En 6 ans, le Tchad est passé de 95 à 120 départements. Des nouveaux départements ont donc vu le jour comme le Mandoul Central, dans la province du Mandoul ; Tiné, dans le Wadi-Fira. La Moula, un département anciennement du ressort de la province du Mandoul, est désormais rattaché à la province du Moyen-Chari.

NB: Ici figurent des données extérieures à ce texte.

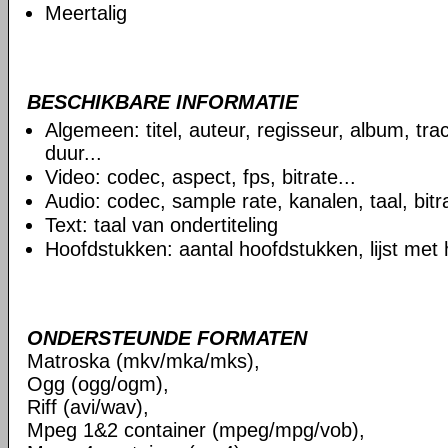
Meertalig
BESCHIKBARE INFORMATIE
Algemeen: titel, auteur, regisseur, album, t
duur...
Video: codec, aspect, fps, bitrate...
Audio: codec, sample rate, kanalen, taal, bitra
Text: taal van ondertiteling
Hoofdstukken: aantal hoofdstukken, lijst met
ONDERSTEUNDE FORMATEN
Matroska (mkv/mka/mks),
Ogg (ogg/ogm),
Riff (avi/wav),
Mpeg 1&2 container (mpeg/mpg/vob),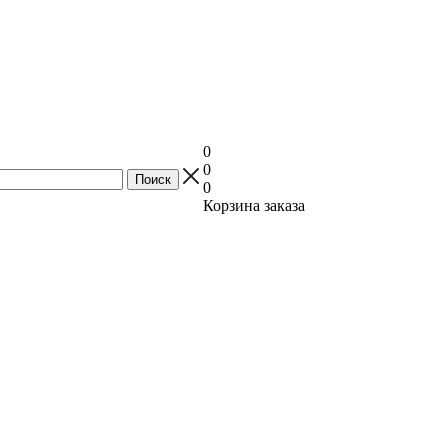
0
0
0
Корзина заказа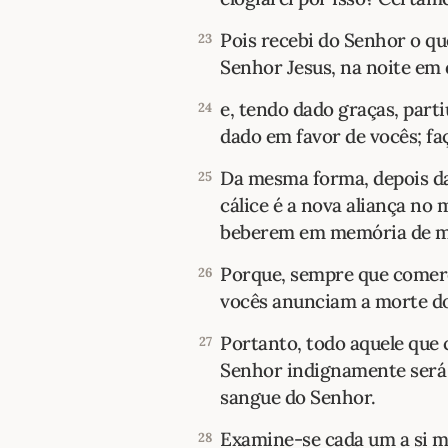
Pois recebi do Senhor o q
23
Senhor Jesus, na noite em 
e, tendo dado graças, parti
24
dado em favor de vocês; f
Da mesma forma, depois da c
25
cálice é a nova aliança no
beberem em memória de m
Porque, sempre que comere
26
vocês anunciam a morte do
Portanto, todo aquele que 
27
Senhor indignamente será 
sangue do Senhor.
Examine-se cada um a si m
28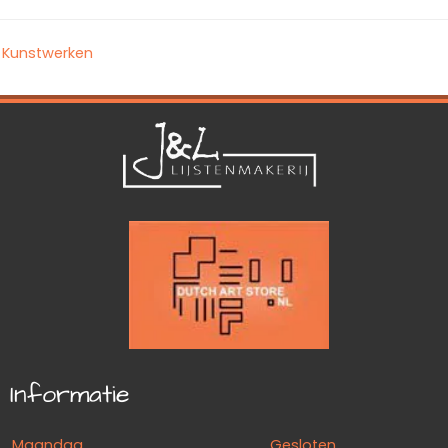
Kunstwerken
Informatie
Maandag
Gesloten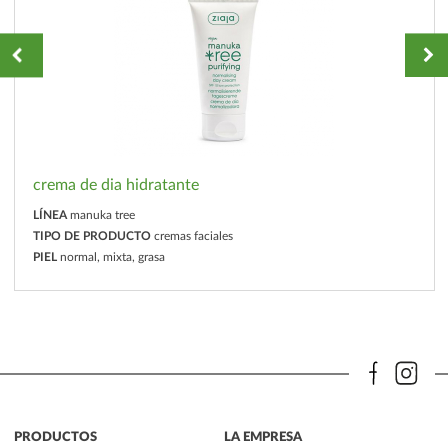
crema de dia hidratante
LÍNEA
manuka tree
TIPO DE PRODUCTO
cremas faciales
PIEL
normal, mixta, grasa
PRODUCTOS
LA EMPRESA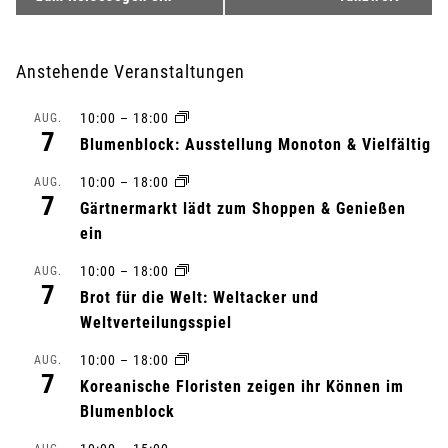
e
r
Anstehende Veranstaltungen
a
10:00
–
18:00
AUG.
7
n
Blumenblock: Ausstellung Monoton & Vielfältig
10:00
–
18:00
s
AUG.
7
Gärtnermarkt lädt zum Shoppen & Genießen
t
ein
a
10:00
–
18:00
AUG.
7
Brot für die Welt: Weltacker und
l
Weltverteilungsspiel
t
10:00
–
18:00
AUG.
7
Koreanische Floristen zeigen ihr Können im
u
Blumenblock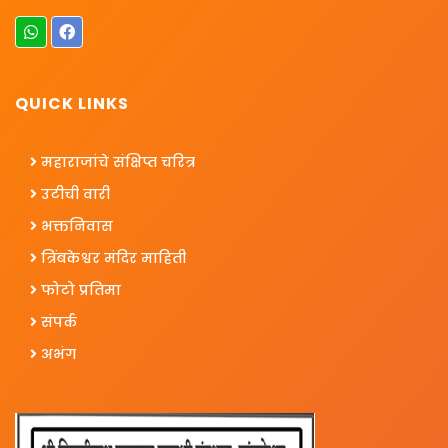
QUICK LINKS
महाराजांचे संक्षिप्त चरित्र
उटीची वारी
भक्तनिवास
त्रिंबकेश्वर मंदिर माहिती
फोटो प्रतिमा
संपर्क
अभंग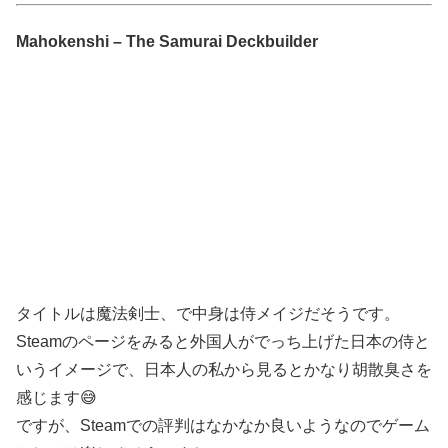
Mahokenshi – The Samurai Deckbuilder
タイトルは魔法剣士、で中身は侍メイジだそうです。
Steamのページをみると外国人がでっち上げた日本の侍と
いうイメージで、日本人の私から見るとかなり胡散臭さを
感じます😅
ですが、Steamでの評判はなかなか良いようなのでゲーム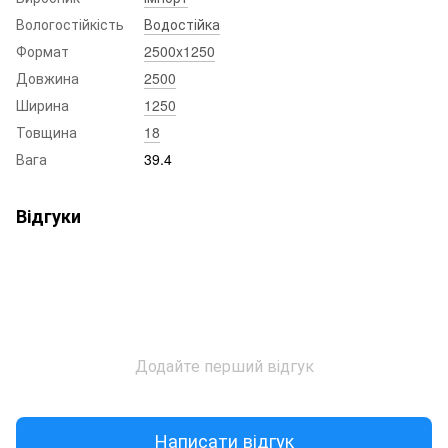
Вологостійкість
Водостійка
Формат
2500x1250
Довжина
2500
Ширина
1250
Товщина
18
Вага
39.4
Відгуки
Додайте перший відгук
Написати відгук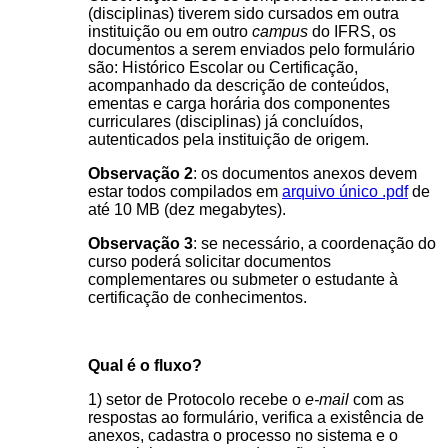
(disciplinas) tiverem sido cursados em outra
instituição ou em outro
campus
do IFRS, os
documentos a serem enviados pelo formulário
são: Histórico Escolar ou Certificação,
acompanhado da descrição de conteúdos,
ementas e carga horária dos componentes
curriculares (disciplinas) já concluídos,
autenticados pela instituição de origem.
Observação 2
: os documentos anexos devem
estar todos compilados em
arquivo único .pdf
de
até 10 MB (dez megabytes).
Observação 3
: se necessário, a coordenação do
curso poderá solicitar documentos
complementares ou submeter o estudante à
certificação de conhecimentos.
Qual é o fluxo?
1) setor de Protocolo recebe o
e-mail
com as
respostas ao formulário, verifica a existência de
anexos, cadastra o processo no sistema e o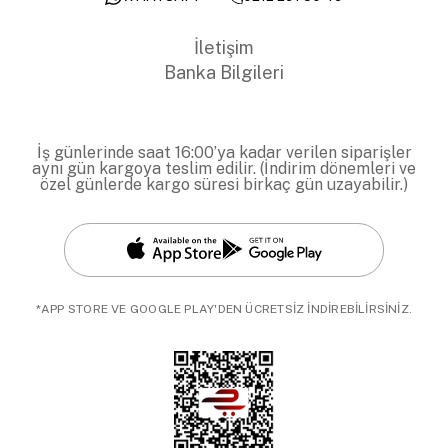
İletişim
Banka Bilgileri
İş günlerinde saat 16:00’ya kadar verilen siparişler
aynı gün kargoya teslim edilir. (İndirim dönemleri ve
özel günlerde kargo süresi birkaç gün uzayabilir.)
*APP STORE VE GOOGLE PLAY'DEN ÜCRETSİZ İNDİREBİLİRSİNİZ.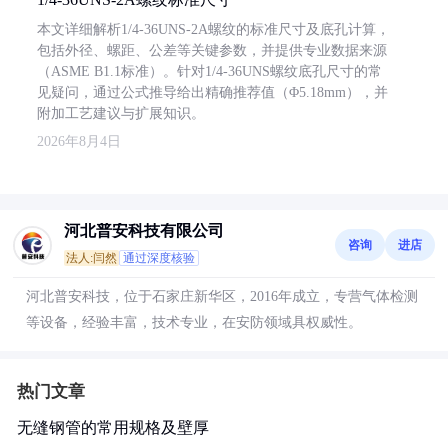
本文详细解析1/4-36UNS-2A螺纹的标准尺寸及底孔计算，
包括外径、螺距、公差等关键参数，并提供专业数据来源
（ASME B1.1标准）。针对1/4-36UNS螺纹底孔尺寸的常
见疑问，通过公式推导给出精确推荐值（Φ5.18mm），并
附加工艺建议与扩展知识。
2026年8月4日
河北普安科技有限公司
咨询
进店
法人:闫然
通过深度核验
河北普安科技，位于石家庄新华区，2016年成立，专营气体检测
等设备，经验丰富，技术专业，在安防领域具权威性。
热门文章
无缝钢管的常用规格及壁厚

A quelques mois de l’organisation des élections législatives, sénatoriales et locales, prévues avant la fin de l’année 2024, l’analyste politique, Ahmat Mahamat Hassan, estime que ce réaménagement est avant tout un choix politique. “Les raisons sont d’abord politiques avant d’être d’encadrement et d’aménagement du territoire. C’est une question de représentation politique, de la gestion des groupes et l’affirmation des identités des groupes ethniques, claniques qui composent le Tchad dans sa diversité’’, explique-t-il.

Depuis l’indépendance le 11 août 1960, Ahmat Mahamat Hassan souligne que l’administration du territoire a toujours été politiquement influencé. Il relève l’éclatement des provinces comme le Ouaddaï, le Kanem ou l’association des groupes ethniques dans une même circonscription pour souvent fragiliser ou mettre en minorité ceux qui sont hostiles au pouvoir.

De neuf préfectures, détaille l’analyste politique, l’on est arrivé à 11, 14 pour aujourd’hui compter 23 provinces. “Il n’y a jamais eu de découpage administratif sans un fond réel d’option politique’’, insiste-t-il.